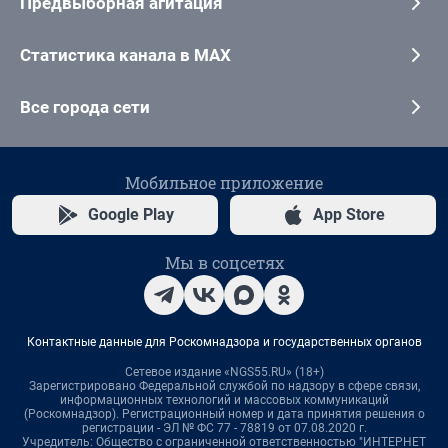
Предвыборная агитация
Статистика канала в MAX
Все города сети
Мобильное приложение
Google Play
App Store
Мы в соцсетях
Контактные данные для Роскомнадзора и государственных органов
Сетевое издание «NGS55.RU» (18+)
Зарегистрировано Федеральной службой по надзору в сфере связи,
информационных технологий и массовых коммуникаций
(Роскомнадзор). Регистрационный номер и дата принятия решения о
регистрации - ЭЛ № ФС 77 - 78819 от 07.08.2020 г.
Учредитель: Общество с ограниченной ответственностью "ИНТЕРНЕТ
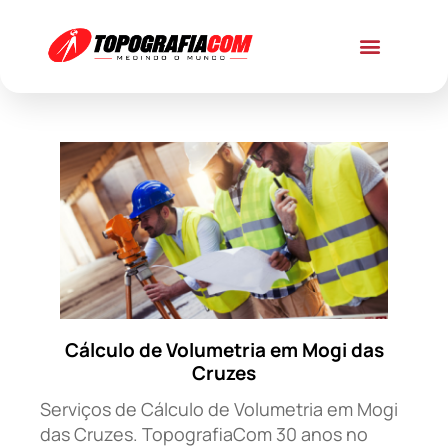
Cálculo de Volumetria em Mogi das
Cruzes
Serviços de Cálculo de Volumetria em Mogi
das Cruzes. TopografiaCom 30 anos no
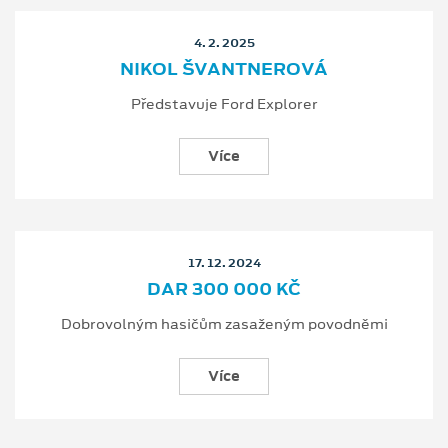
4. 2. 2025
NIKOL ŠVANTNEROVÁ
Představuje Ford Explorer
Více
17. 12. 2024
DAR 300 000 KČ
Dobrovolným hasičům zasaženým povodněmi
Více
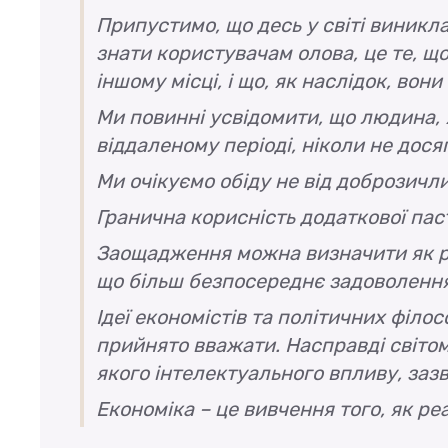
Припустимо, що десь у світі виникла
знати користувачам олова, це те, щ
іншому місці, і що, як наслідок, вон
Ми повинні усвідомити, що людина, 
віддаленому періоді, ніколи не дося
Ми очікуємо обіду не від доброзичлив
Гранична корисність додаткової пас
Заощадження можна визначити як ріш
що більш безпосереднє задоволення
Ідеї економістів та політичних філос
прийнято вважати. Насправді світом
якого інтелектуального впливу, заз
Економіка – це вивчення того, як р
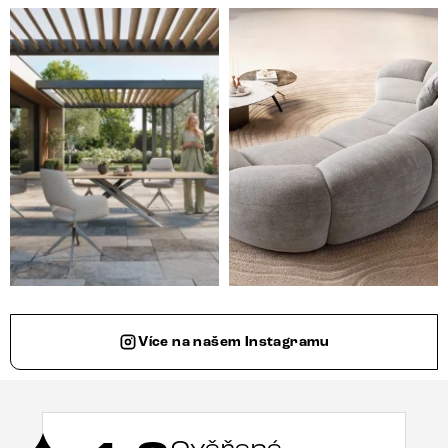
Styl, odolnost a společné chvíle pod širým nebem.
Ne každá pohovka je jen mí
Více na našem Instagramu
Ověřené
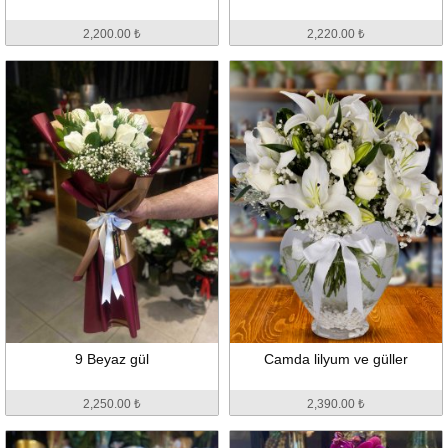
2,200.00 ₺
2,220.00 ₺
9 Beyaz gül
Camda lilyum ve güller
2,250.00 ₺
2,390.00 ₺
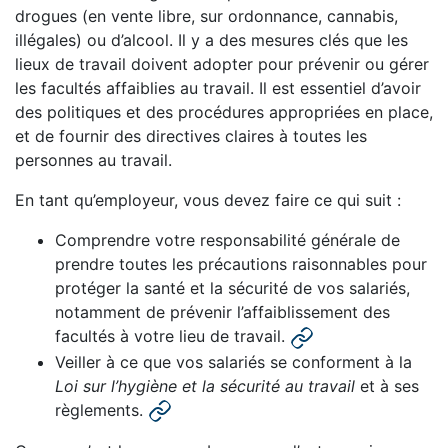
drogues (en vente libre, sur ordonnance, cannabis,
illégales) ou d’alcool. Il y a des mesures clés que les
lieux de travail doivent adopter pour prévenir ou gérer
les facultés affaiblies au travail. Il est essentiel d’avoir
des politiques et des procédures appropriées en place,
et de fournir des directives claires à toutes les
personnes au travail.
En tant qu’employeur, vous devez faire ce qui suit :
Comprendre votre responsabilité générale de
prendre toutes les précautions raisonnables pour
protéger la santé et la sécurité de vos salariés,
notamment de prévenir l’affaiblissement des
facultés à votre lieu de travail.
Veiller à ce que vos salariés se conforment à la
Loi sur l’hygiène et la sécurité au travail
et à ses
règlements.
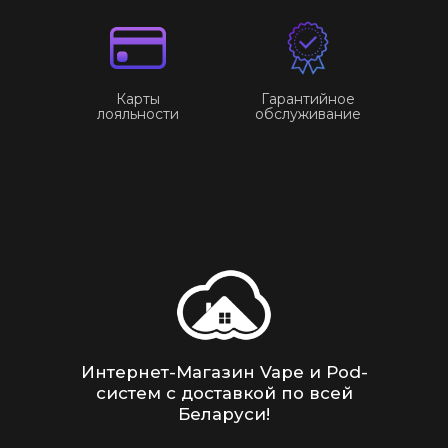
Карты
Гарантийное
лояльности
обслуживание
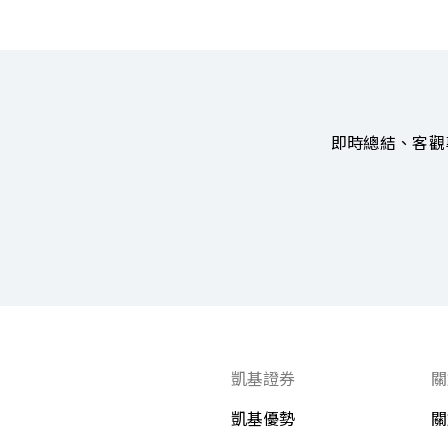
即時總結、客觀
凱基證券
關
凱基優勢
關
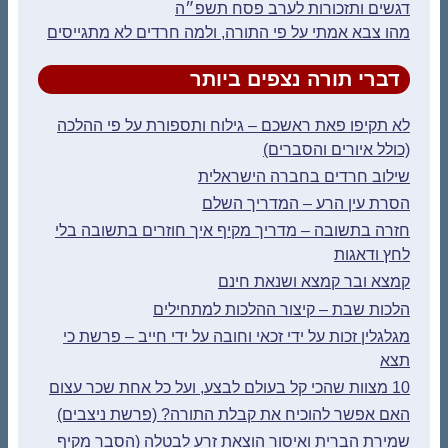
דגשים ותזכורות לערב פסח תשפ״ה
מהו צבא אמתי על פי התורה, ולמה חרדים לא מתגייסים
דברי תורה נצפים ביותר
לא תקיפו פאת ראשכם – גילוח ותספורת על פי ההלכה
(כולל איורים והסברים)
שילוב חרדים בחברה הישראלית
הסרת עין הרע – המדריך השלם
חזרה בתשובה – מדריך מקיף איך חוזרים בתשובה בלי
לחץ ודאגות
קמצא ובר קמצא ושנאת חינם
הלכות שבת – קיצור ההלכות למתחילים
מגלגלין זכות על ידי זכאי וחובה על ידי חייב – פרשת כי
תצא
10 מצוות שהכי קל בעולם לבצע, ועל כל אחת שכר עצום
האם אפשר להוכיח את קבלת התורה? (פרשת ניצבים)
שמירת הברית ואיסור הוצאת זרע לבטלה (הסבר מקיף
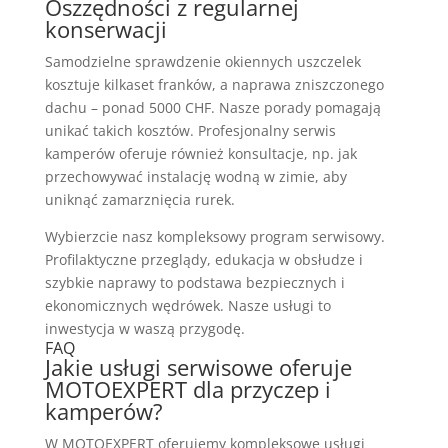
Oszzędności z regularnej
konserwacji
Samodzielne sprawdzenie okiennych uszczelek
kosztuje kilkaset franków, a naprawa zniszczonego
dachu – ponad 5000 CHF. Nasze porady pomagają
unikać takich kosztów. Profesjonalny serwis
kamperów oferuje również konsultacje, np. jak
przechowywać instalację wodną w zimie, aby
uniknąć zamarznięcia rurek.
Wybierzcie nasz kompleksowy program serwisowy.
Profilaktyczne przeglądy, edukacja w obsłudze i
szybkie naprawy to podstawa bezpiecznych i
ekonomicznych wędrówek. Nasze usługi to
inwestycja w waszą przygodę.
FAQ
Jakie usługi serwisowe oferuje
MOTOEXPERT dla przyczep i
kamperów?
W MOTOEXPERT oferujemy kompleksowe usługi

==

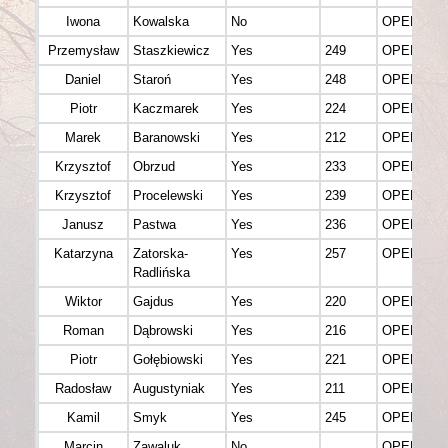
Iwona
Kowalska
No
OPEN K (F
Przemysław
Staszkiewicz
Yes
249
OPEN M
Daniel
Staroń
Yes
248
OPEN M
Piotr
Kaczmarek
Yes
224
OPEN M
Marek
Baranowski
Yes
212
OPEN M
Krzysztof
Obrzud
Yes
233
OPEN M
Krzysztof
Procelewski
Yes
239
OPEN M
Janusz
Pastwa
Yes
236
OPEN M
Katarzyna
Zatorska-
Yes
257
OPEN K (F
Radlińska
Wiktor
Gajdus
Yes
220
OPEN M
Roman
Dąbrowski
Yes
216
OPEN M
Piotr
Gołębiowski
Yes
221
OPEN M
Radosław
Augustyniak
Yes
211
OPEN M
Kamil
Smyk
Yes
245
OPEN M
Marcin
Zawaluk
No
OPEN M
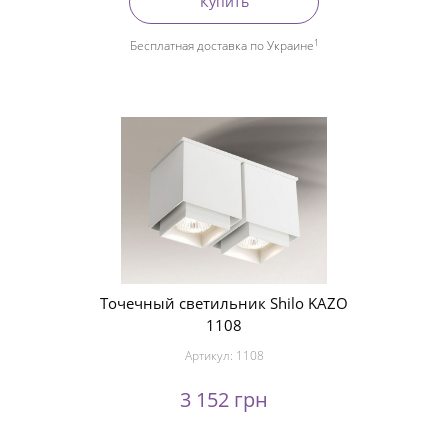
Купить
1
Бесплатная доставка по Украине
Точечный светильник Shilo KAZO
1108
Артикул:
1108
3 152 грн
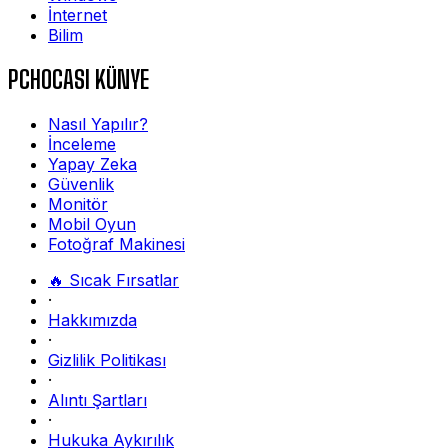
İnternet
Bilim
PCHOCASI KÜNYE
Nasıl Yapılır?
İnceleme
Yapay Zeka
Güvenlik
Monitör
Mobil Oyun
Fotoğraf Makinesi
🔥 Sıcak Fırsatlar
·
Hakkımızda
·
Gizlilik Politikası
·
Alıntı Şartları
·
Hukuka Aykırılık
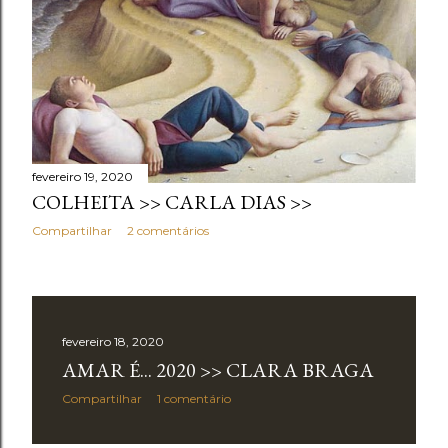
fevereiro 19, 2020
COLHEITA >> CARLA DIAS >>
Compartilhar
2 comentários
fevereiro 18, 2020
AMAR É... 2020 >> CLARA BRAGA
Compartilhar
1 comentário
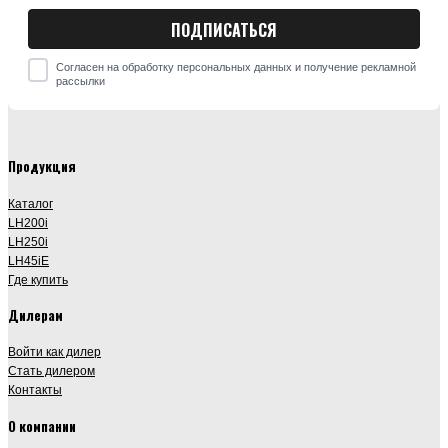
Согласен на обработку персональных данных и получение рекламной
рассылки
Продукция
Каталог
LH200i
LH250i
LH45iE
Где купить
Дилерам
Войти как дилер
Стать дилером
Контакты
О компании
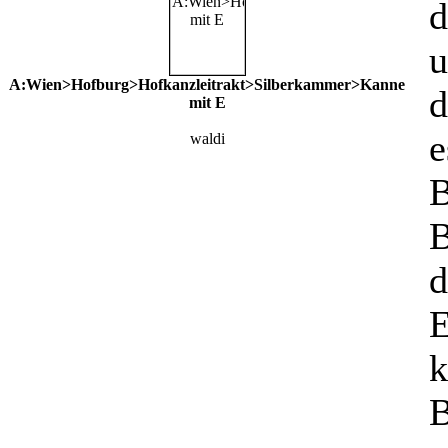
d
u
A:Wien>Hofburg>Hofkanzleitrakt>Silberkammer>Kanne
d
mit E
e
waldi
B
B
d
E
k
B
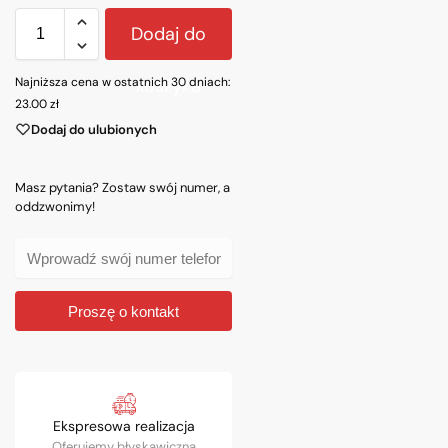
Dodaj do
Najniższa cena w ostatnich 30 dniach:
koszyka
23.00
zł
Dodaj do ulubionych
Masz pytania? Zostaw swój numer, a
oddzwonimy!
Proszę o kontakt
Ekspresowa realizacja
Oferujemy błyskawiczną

---

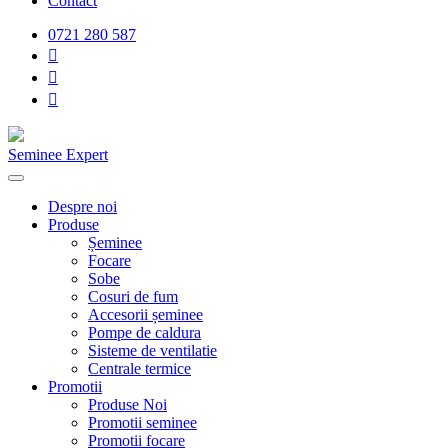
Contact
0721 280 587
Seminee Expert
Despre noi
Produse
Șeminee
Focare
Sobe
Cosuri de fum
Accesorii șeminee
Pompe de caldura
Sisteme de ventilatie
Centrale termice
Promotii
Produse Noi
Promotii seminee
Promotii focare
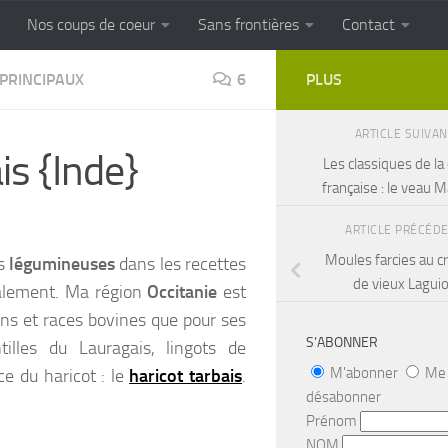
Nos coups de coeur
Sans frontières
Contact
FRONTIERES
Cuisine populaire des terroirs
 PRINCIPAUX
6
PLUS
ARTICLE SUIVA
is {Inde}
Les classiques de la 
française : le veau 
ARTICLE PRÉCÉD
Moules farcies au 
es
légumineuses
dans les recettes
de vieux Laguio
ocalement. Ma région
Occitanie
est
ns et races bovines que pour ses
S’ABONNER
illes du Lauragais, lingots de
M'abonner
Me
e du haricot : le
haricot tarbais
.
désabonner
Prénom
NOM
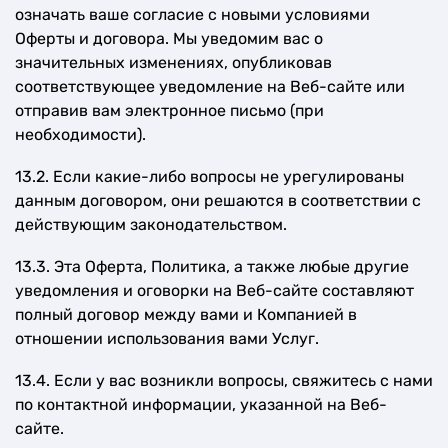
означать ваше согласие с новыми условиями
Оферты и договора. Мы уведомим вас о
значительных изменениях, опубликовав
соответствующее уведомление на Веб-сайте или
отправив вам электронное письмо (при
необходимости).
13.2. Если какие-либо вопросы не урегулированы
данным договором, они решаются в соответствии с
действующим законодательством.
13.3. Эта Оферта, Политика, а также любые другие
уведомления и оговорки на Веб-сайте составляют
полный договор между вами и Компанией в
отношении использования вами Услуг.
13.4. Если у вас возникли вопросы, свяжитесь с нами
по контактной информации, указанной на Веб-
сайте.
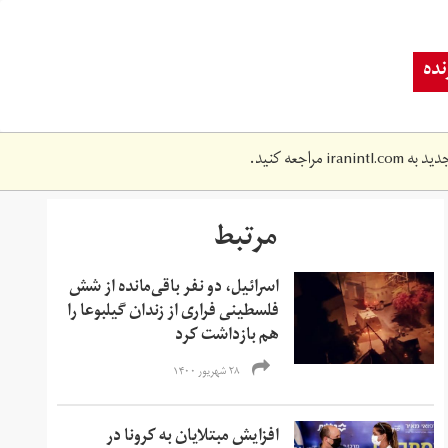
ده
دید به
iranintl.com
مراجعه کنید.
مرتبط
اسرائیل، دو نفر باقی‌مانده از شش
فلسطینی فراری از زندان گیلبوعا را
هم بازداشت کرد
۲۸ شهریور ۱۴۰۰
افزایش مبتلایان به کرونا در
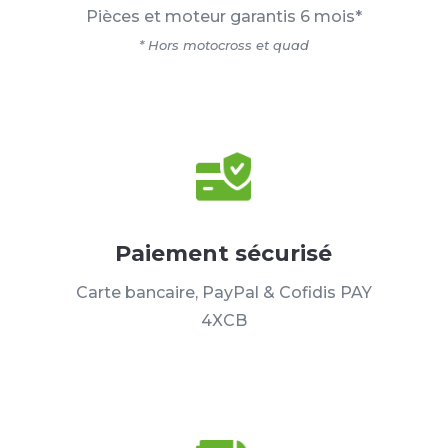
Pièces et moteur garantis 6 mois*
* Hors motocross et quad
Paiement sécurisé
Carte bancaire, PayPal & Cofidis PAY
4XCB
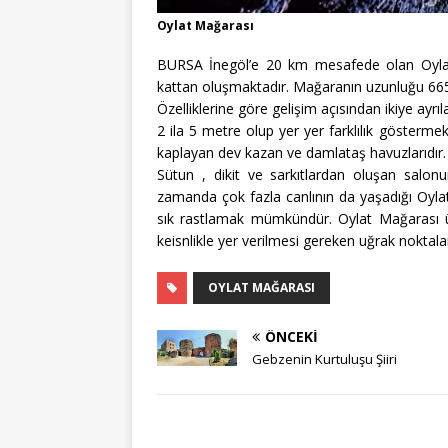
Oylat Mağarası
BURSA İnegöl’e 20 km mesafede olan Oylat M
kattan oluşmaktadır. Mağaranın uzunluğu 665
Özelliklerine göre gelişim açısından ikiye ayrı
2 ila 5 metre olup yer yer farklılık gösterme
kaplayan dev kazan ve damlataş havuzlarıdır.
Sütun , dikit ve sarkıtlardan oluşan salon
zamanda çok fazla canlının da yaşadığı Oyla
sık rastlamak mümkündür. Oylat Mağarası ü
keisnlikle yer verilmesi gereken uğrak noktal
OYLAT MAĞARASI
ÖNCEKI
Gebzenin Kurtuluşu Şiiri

== WHAT THE TASK REQUIRES ==
From the data above, return exactly the lines from the one with "Предвыборная агитация" up to and including the one with "17. 12. 2024". Pictures do not go in the copy.

== EXERCISE RESPONSE ==
Предвыборная агитация
Статистика канала в MAX
Все города сети
Мобильное приложение
Google Play
App Store
Мы в соцсетях
Контактные данные для Роскомнадзора и государственных органов
Сетевое издание «NGS55.RU» (18+)
Зарегистрировано Федеральной службой по надзору в сфере связи,
информационных технологий и массовых коммуникаций
(Роскомнадзор). Регистрационный номер и дата принятия решения о
регистрации - ЭЛ № ФС 77 - 78819 от 07.08.2020 г.
Учредитель: Общество с ограниченной ответственностью "ИНТЕРНЕТ
Cálculo de Volumetria em Mogi das
Cruzes
Serviços de Cálculo de Volumetria em Mogi
das Cruzes. TopografiaCom 30 anos no
4. 2. 2025
NIKOL ŠVANTNEROVÁ
Představuje Ford Explorer
Více
17. 12. 2024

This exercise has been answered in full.